### The problem
I would like the lines below, from the one with "Our site uses" through the one with "working too hard.", copied exactly and without any pictures.

:::::

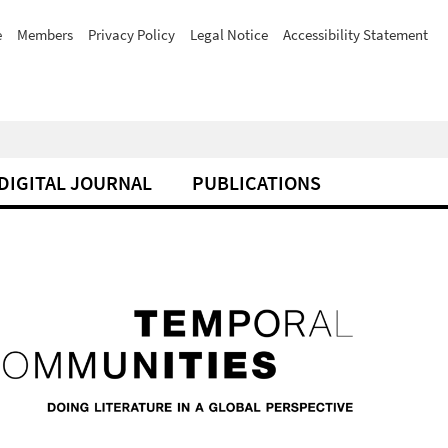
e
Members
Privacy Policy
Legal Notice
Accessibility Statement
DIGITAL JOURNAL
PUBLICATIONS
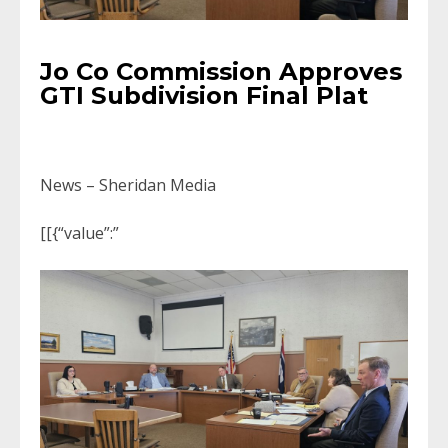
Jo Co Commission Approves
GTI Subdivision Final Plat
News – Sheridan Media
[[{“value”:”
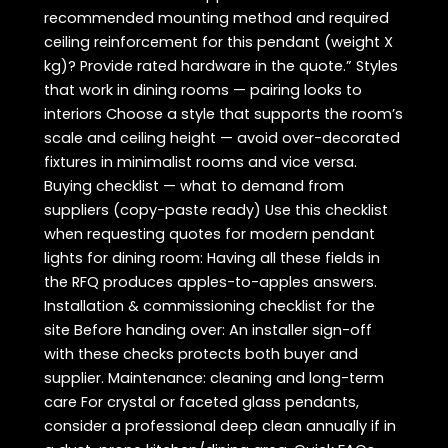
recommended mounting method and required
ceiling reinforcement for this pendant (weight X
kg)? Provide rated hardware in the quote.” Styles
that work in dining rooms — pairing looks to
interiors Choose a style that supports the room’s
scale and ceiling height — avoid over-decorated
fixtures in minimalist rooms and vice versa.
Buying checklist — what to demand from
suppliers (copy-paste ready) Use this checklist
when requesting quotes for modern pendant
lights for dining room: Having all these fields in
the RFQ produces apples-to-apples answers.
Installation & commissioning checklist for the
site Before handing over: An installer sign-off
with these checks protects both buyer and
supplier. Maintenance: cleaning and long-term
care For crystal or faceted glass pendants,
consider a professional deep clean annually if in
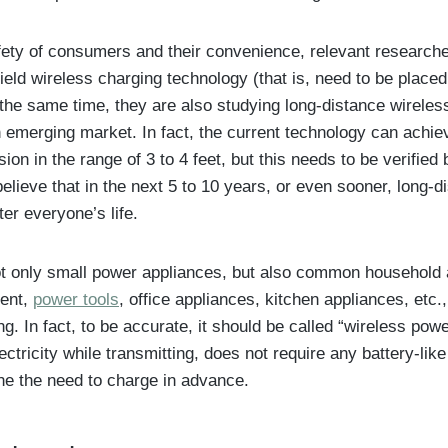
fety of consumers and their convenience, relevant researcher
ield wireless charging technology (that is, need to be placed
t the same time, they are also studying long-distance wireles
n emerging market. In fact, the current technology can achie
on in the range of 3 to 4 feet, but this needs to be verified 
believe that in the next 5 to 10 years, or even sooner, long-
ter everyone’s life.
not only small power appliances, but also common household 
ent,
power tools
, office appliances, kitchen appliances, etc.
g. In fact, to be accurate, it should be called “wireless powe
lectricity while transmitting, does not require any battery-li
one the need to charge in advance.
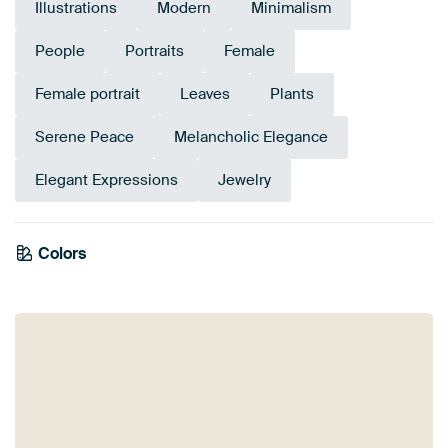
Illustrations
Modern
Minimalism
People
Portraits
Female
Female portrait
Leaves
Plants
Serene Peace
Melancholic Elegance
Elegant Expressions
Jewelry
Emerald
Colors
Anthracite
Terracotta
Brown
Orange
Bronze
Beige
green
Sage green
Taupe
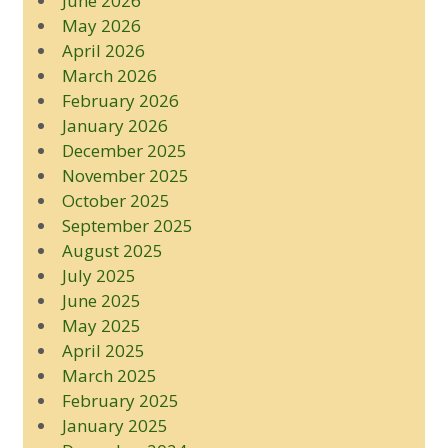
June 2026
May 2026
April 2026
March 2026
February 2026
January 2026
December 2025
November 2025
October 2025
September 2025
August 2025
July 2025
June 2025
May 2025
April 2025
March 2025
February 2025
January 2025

:::::

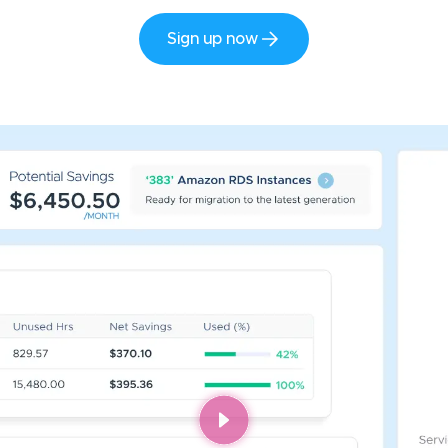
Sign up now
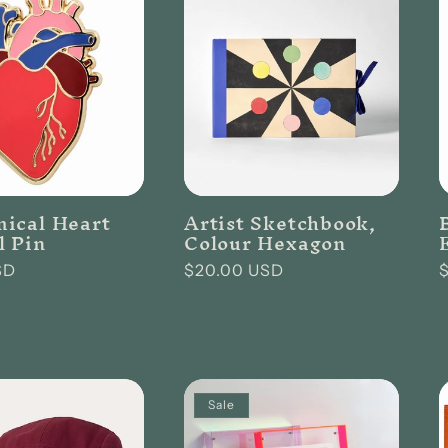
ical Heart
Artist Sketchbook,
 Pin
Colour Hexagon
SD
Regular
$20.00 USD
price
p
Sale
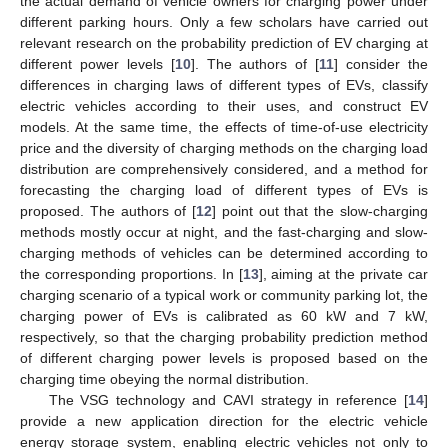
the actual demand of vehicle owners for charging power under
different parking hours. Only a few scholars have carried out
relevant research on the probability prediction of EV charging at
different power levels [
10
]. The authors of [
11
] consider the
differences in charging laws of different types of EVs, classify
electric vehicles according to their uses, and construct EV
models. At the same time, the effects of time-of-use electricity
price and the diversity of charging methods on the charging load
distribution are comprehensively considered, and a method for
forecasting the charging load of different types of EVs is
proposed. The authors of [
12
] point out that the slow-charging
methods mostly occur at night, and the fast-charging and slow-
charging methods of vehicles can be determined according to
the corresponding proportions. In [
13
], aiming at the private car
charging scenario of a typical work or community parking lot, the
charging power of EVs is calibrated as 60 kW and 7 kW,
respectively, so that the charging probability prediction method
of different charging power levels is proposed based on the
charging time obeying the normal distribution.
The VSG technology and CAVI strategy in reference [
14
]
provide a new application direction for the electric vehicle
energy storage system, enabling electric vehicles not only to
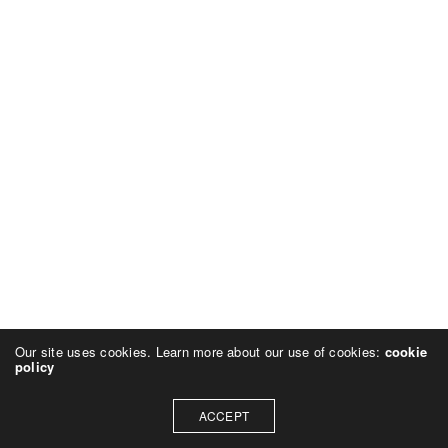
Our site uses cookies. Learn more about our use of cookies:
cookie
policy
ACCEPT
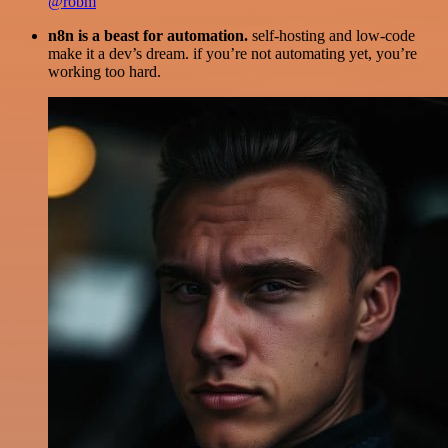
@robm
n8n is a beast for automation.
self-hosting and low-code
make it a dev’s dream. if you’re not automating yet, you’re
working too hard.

:::::

### Output below
Our site uses cookies. Learn more about our use of cookies:
cookie
policy
ACCEPT
@robm
n8n is a beast for automation.
self-hosting and low-code
make it a dev’s dream. if you’re not automating yet, you’re
working too hard.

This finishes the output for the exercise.